While many no longer care, 72 percent of Norwegians say they do no want the country to join the EU, according to new numbers from pollster Synovate. As crisis upon crisis sweeps the continent, 65 percent of the pro-EU Conservative party was revealed to be against joining.
One member of 'No to the EU' — an organization promoting Norway’s role in the non-bloc European Economic Area — said Norwegians “will not choose voluntarily to board the Titanic”.
The group's director, Heming Olaussen, said the economic criticism against the countries of the Mediterranean amounted to an attack on democracy.
“Greece is being held hostage to the EU leaders’ spiel to save the euro, whatever the cost for ordinary people,” Olaussen told The Local, pointing out that 43 percent of the country’s young people were unemployed.

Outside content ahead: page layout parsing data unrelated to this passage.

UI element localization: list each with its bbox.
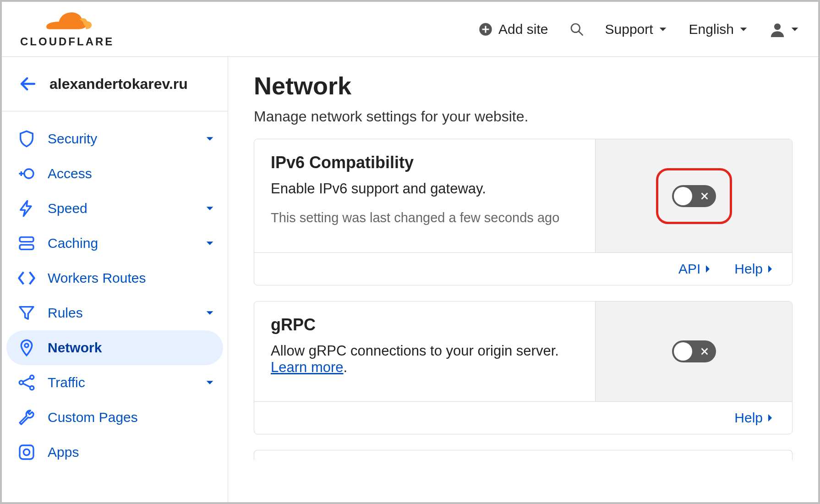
ipv6-toggle[interactable] (672, 185, 716, 207)
sidebar-item-label: Caching (48, 236, 193, 251)
page-title: Network (254, 71, 793, 100)
funnel-icon (17, 304, 36, 322)
grpc-desc-text: Allow gRPC connections to your origin se… (271, 343, 559, 359)
arrow-left-icon (18, 74, 38, 93)
brackets-icon (17, 269, 36, 287)
sidebar-item-label: Network (48, 340, 215, 356)
api-label: API (678, 261, 700, 277)
stack-icon (17, 234, 36, 252)
site-back-button[interactable]: alexandertokarev.ru (2, 57, 228, 111)
sidebar-item-traffic[interactable]: Traffic (6, 365, 223, 400)
account-menu[interactable] (770, 22, 800, 37)
cloud-icon (42, 11, 93, 33)
help-label: Help (734, 410, 763, 426)
svg-point-3 (774, 23, 781, 30)
apps-icon (17, 443, 36, 461)
wrench-icon (17, 408, 36, 427)
share-icon (17, 373, 36, 392)
help-link[interactable]: Help (734, 261, 774, 277)
card-ipv6-desc: Enable IPv6 support and gateway. (271, 181, 579, 197)
search-icon (569, 22, 584, 37)
shield-icon (17, 130, 36, 148)
language-menu[interactable]: English (689, 22, 749, 37)
card-ipv6-note: This setting was last changed a few seco… (271, 210, 579, 225)
sidebar-item-caching[interactable]: Caching (6, 226, 223, 261)
add-site-button[interactable]: Add site (477, 21, 548, 38)
sidebar: alexandertokarev.ru SecurityAccessSpeedC… (2, 57, 228, 502)
chevron-down-icon (205, 378, 215, 388)
cloudflare-logo[interactable]: CLOUDFLARE (20, 11, 114, 47)
support-label: Support (605, 22, 653, 37)
svg-point-12 (23, 449, 29, 455)
card-grpc-desc: Allow gRPC connections to your origin se… (271, 343, 579, 376)
sidebar-item-label: Custom Pages (48, 410, 215, 425)
add-site-label: Add site (498, 22, 548, 37)
sidebar-item-speed[interactable]: Speed (6, 191, 223, 226)
chevron-right-icon (766, 263, 774, 274)
svg-line-2 (579, 31, 583, 35)
svg-rect-5 (20, 237, 33, 242)
grpc-toggle[interactable] (672, 340, 716, 362)
chevron-right-icon (704, 263, 711, 274)
site-name: alexandertokarev.ru (49, 76, 188, 93)
svg-point-4 (24, 169, 33, 178)
sidebar-item-label: Speed (48, 201, 193, 216)
svg-rect-11 (20, 445, 33, 459)
chevron-down-icon (738, 24, 749, 34)
chevron-down-icon (205, 308, 215, 318)
sidebar-item-label: Apps (48, 444, 215, 460)
support-menu[interactable]: Support (605, 22, 668, 37)
card-grpc-title: gRPC (271, 315, 579, 334)
sidebar-item-access[interactable]: Access (6, 156, 223, 191)
sidebar-item-label: Security (48, 131, 193, 147)
card-ipv6-title: IPv6 Compatibility (271, 153, 579, 172)
sidebar-item-label: Workers Routes (48, 270, 215, 286)
x-icon (700, 346, 710, 356)
learn-more-link[interactable]: Learn more (271, 359, 344, 375)
grpc-desc-suffix: . (344, 359, 348, 375)
sidebar-item-label: Access (48, 166, 215, 181)
help-link[interactable]: Help (734, 410, 774, 426)
main-content: Network Manage network settings for your… (228, 57, 818, 502)
sidebar-item-workers-routes[interactable]: Workers Routes (6, 261, 223, 296)
access-icon (17, 164, 36, 183)
user-icon (770, 22, 785, 37)
pin-icon (17, 339, 36, 357)
api-link[interactable]: API (678, 261, 711, 277)
sidebar-item-label: Rules (48, 305, 193, 321)
card-grpc: gRPC Allow gRPC connections to your orig… (254, 301, 793, 434)
sidebar-item-network[interactable]: Network (6, 330, 223, 365)
bolt-icon (17, 199, 36, 218)
chevron-right-icon (766, 412, 774, 423)
chevron-down-icon (205, 238, 215, 248)
chevron-down-icon (790, 24, 800, 34)
sidebar-item-apps[interactable]: Apps (6, 435, 223, 470)
card-partial (254, 450, 793, 460)
sidebar-item-custom-pages[interactable]: Custom Pages (6, 400, 223, 435)
svg-point-1 (571, 24, 580, 33)
highlight-annotation (656, 168, 732, 224)
help-label: Help (734, 261, 763, 277)
plus-circle-icon (477, 21, 494, 38)
chevron-down-icon (205, 203, 215, 214)
x-icon (700, 191, 710, 201)
sidebar-item-security[interactable]: Security (6, 121, 223, 156)
chevron-down-icon (658, 24, 668, 34)
sidebar-item-label: Traffic (48, 375, 193, 390)
svg-point-7 (25, 344, 28, 347)
brand-text: CLOUDFLARE (20, 36, 114, 47)
card-ipv6: IPv6 Compatibility Enable IPv6 support a… (254, 139, 793, 285)
sidebar-item-rules[interactable]: Rules (6, 296, 223, 330)
page-subtitle: Manage network settings for your website… (254, 108, 793, 125)
svg-rect-6 (20, 245, 33, 249)
chevron-down-icon (205, 134, 215, 144)
language-label: English (689, 22, 734, 37)
search-button[interactable] (569, 22, 584, 37)
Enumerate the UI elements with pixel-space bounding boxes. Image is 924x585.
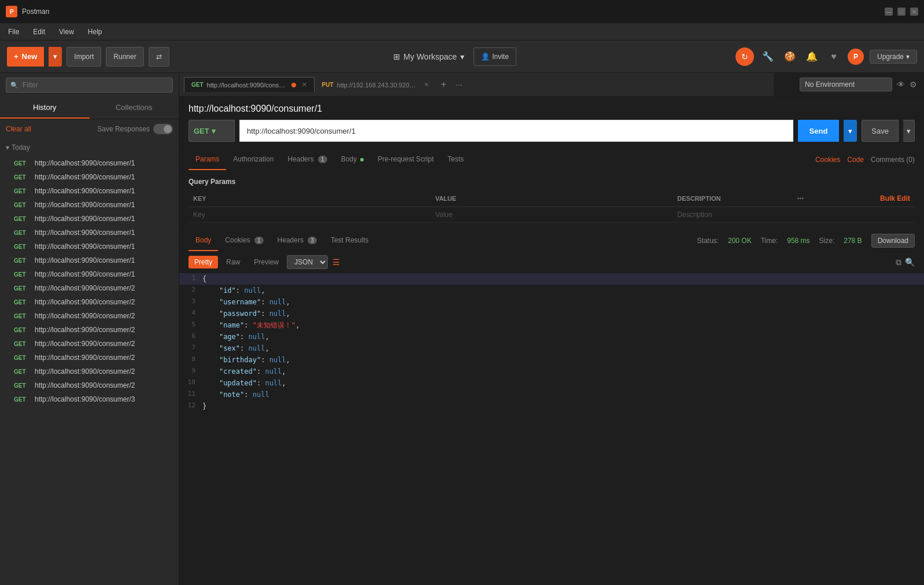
clear-all-button[interactable]: Clear all xyxy=(6,125,31,133)
code-line-11: 11 "note": null xyxy=(179,389,924,400)
list-item[interactable]: GET http://localhost:9090/consumer/1 xyxy=(0,198,179,212)
history-url: http://localhost:9090/consumer/1 xyxy=(35,270,135,278)
maximize-button[interactable]: □ xyxy=(897,8,905,16)
list-item[interactable]: GET http://localhost:9090/consumer/2 xyxy=(0,365,179,378)
tab-history[interactable]: History xyxy=(0,97,90,119)
list-item[interactable]: GET http://localhost:9090/consumer/1 xyxy=(0,184,179,198)
method-badge: GET xyxy=(14,174,30,181)
list-item[interactable]: GET http://localhost:9090/consumer/2 xyxy=(0,351,179,365)
tab-close-1[interactable]: ✕ xyxy=(424,81,429,89)
tab-collections[interactable]: Collections xyxy=(90,97,179,119)
preview-button[interactable]: Preview xyxy=(248,256,284,268)
cookie-icon[interactable]: 🍪 xyxy=(782,49,798,65)
runner-label: Runner xyxy=(113,53,136,61)
menu-edit[interactable]: Edit xyxy=(31,27,47,37)
response-area: Body Cookies 1 Headers 3 Test Results St… xyxy=(179,230,924,585)
history-url: http://localhost:9090/consumer/1 xyxy=(35,159,135,167)
url-input[interactable] xyxy=(239,120,793,142)
list-item[interactable]: GET http://localhost:9090/consumer/1 xyxy=(0,170,179,184)
proxy-button[interactable]: ⇄ xyxy=(149,47,169,67)
resp-tab-body[interactable]: Body xyxy=(189,230,218,251)
history-url: http://localhost:9090/consumer/2 xyxy=(35,367,135,376)
list-item[interactable]: GET http://localhost:9090/consumer/2 xyxy=(0,295,179,309)
sync-button[interactable]: ↻ xyxy=(735,47,754,66)
pretty-button[interactable]: Pretty xyxy=(189,256,218,268)
list-item[interactable]: GET http://localhost:9090/consumer/2 xyxy=(0,281,179,295)
description-input[interactable] xyxy=(677,211,910,219)
menu-help[interactable]: Help xyxy=(86,27,105,37)
language-select[interactable]: JSON xyxy=(287,255,328,269)
list-item[interactable]: GET http://localhost:9090/consumer/1 xyxy=(0,226,179,240)
list-item[interactable]: GET http://localhost:9090/consumer/1 xyxy=(0,240,179,253)
list-item[interactable]: GET http://localhost:9090/consumer/1 xyxy=(0,156,179,170)
invite-button[interactable]: 👤 Invite xyxy=(474,47,516,66)
tab-close-0[interactable]: ✕ xyxy=(302,81,307,89)
runner-button[interactable]: Runner xyxy=(106,47,143,67)
comments-link[interactable]: Comments (0) xyxy=(871,156,915,164)
req-tabs-right: Cookies Code Comments (0) xyxy=(815,156,915,164)
key-input[interactable] xyxy=(193,211,426,219)
close-button[interactable]: ✕ xyxy=(910,8,918,16)
heart-icon[interactable]: ♥ xyxy=(826,49,842,65)
search-input[interactable] xyxy=(6,78,173,93)
wrench-icon[interactable]: 🔧 xyxy=(760,49,776,65)
upgrade-button[interactable]: Upgrade ▾ xyxy=(870,50,917,64)
req-tab-authorization[interactable]: Authorization xyxy=(226,149,280,170)
method-label: GET xyxy=(194,127,209,135)
new-button[interactable]: + New xyxy=(7,47,44,67)
req-tab-body[interactable]: Body xyxy=(334,149,371,170)
req-tab-pre-request[interactable]: Pre-request Script xyxy=(371,149,441,170)
user-avatar[interactable]: P xyxy=(848,49,864,65)
list-item[interactable]: GET http://localhost:9090/consumer/2 xyxy=(0,323,179,337)
list-item[interactable]: GET http://localhost:9090/consumer/1 xyxy=(0,267,179,281)
req-tab-headers[interactable]: Headers 1 xyxy=(280,149,334,170)
bulk-edit-button[interactable]: Bulk Edit xyxy=(880,194,910,203)
workspace-button[interactable]: ⊞ My Workspace ▾ xyxy=(389,50,469,64)
save-button[interactable]: Save xyxy=(862,120,899,142)
toggle-knob xyxy=(164,125,172,133)
send-button[interactable]: Send xyxy=(798,120,840,142)
code-link[interactable]: Code xyxy=(847,156,864,164)
response-code-editor: 1 { 2 "id": null, 3 "username": null, 4 … xyxy=(179,273,924,585)
list-item[interactable]: GET http://localhost:9090/consumer/2 xyxy=(0,309,179,323)
tab-more-button[interactable]: ··· xyxy=(451,80,467,89)
request-tab-0[interactable]: GET http://localhost:9090/consumer/ ✕ xyxy=(184,77,315,92)
add-tab-button[interactable]: + xyxy=(437,79,451,90)
bell-icon[interactable]: 🔔 xyxy=(804,49,820,65)
cookies-link[interactable]: Cookies xyxy=(815,156,840,164)
save-responses-switch[interactable] xyxy=(153,124,173,134)
list-item[interactable]: GET http://localhost:9090/consumer/2 xyxy=(0,378,179,392)
import-button[interactable]: Import xyxy=(66,47,101,67)
req-tab-params[interactable]: Params xyxy=(189,149,226,170)
wrap-icon[interactable]: ☰ xyxy=(330,255,342,269)
menu-file[interactable]: File xyxy=(6,27,21,37)
code-line-8: 8 "birthday": null, xyxy=(179,354,924,366)
resp-tab-cookies[interactable]: Cookies 1 xyxy=(218,230,270,251)
list-item[interactable]: GET http://localhost:9090/consumer/1 xyxy=(0,212,179,226)
new-dropdown-button[interactable]: ▾ xyxy=(49,47,62,67)
copy-icon[interactable]: ⧉ xyxy=(896,257,901,267)
raw-button[interactable]: Raw xyxy=(220,256,246,268)
value-input[interactable] xyxy=(435,211,668,219)
request-tab-1[interactable]: PUT http://192.168.243.30:9200/megaco ✕ xyxy=(315,77,437,92)
method-badge: GET xyxy=(14,341,30,347)
method-select[interactable]: GET ▾ xyxy=(189,120,235,142)
list-item[interactable]: GET http://localhost:9090/consumer/1 xyxy=(0,253,179,267)
minimize-button[interactable]: — xyxy=(885,8,893,16)
environment-select[interactable]: No Environment xyxy=(800,78,892,91)
list-item[interactable]: GET http://localhost:9090/consumer/2 xyxy=(0,337,179,351)
proxy-icon: ⇄ xyxy=(156,53,162,61)
settings-icon[interactable]: ⚙ xyxy=(910,80,917,89)
app-logo: P xyxy=(6,6,17,17)
resp-tab-headers[interactable]: Headers 3 xyxy=(271,230,324,251)
req-tab-tests[interactable]: Tests xyxy=(441,149,471,170)
download-button[interactable]: Download xyxy=(871,234,915,248)
menu-view[interactable]: View xyxy=(57,27,76,37)
column-options-icon[interactable]: ··· xyxy=(797,194,804,203)
send-dropdown-button[interactable]: ▾ xyxy=(844,120,857,142)
list-item[interactable]: GET http://localhost:9090/consumer/3 xyxy=(0,392,179,406)
save-dropdown-button[interactable]: ▾ xyxy=(903,120,915,142)
eye-icon[interactable]: 👁 xyxy=(897,80,905,89)
search-response-icon[interactable]: 🔍 xyxy=(905,257,915,267)
resp-tab-test-results[interactable]: Test Results xyxy=(324,230,375,251)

“The EU’s 'help' has taken away people’s faith in the future, created peril and social unrest along with an enormous lack of confidence in the political system,” he added.
Olaussen’s countrywide public speaking tours have brought packed halls of listeners, just as business leaders continue to push for closer EU ties.
As in other countries, Norwegian business dailies have been chronicling the “ticking bomb” of European sovereign debt. On Tuesday, markets slumped in Oslo and a “mini-crash” was declared as values dropped.
The harried Greek government’s decision to let a national vote decide borrowing and austerity measures could affect Norwegians, since the emergence of a strong krone would harm exports.
But Greece’s hardship is helping Norway’s anti-EU lobby.
“It was the best no vote ever,” Olaussen said of the country's decision not to join the union.
“Never before has the difference been 60 percent between 'yes' and 'no',” he added.
Anti-EU Norwegians have been strengthened, he said, by Brussels’ handling of the financial crisis. Critics have been appalled by what they see as the detachment of EU leaders from the citizens the union was making “more powerless and unemployed”, said Olaussen.